Changing times

On Sunday I was helping with a community cinema show in the Colintraive Hall,  using equipment that was grant aided by Creative Scotland during the pandemic.   It  - along with  the chosen picture Operation Mincemeat - was well received and awoke memories of my Cinema Sgire days when I toured the Western Isles showing movies in lots of village halls.

The got me thinking about how film going has changed.   

Last night, for example, I watchword the Powell/ Pressburger 1941 Second World War propaganda film "The 49th Parallel" on my laptop at home , drawn to it because of hearing the Vaughan Williams opening music on the radio earlier in the week.  In contrast ten days ago I  saw the new Gaelic film "Duthchas "  in the lovely and very comfortable Screen Machine parked at the shinty pitch in Tighnabruaich .  

Today  however I was in Dunoon and walked past what until 1974 was the "La Scala" picture house, part of the Green's chain .  When it  opened in 1936 it had almost a thousand seats but now all that is left is the facade with the ground floor converted to shops.   The same fate has befallen the old George Cinema in Troon which I attended often as a child.  

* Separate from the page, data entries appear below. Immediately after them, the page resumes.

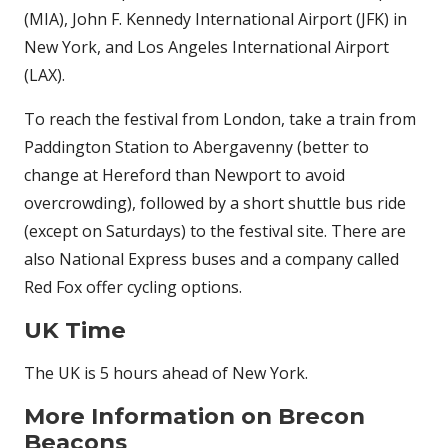
(MIA), John F. Kennedy International Airport (JFK) in
New York, and Los Angeles International Airport
(LAX).
To reach the festival from London, take a train from
Paddington Station to Abergavenny (better to
change at Hereford than Newport to avoid
overcrowding), followed by a short shuttle bus ride
(except on Saturdays) to the festival site. There are
also National Express buses and a company called
Red Fox offer cycling options.
UK Time
The UK is 5 hours ahead of New York.
More Information on Brecon
Beacons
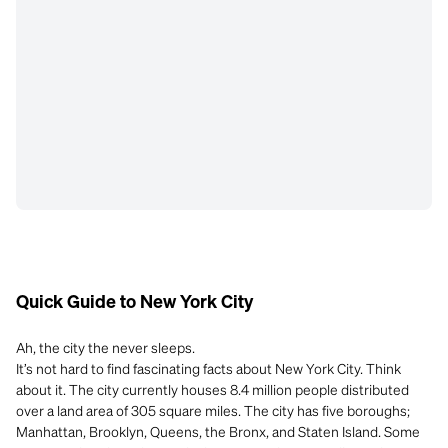
Quick Guide to New York City
Ah, the city the never sleeps.
It’s not hard to find fascinating facts about New York City. Think
about it. The city currently houses 8.4 million people distributed
over a land area of 305 square miles. The city has five boroughs;
Manhattan, Brooklyn, Queens, the Bronx, and Staten Island. Some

I managed to find on line an image of it when in full operation, thanks to the Scottish Cinemas and Theatres Archive, and I have included that as an extra photo, just for contrast.    There is of course still a cinema operating in Dunoon, the "Studio" which this week is screening the romantic comedy "Ticket to Paradise".  

Which often the cinema was, of course.....or at least to a momentary escape from life's cares.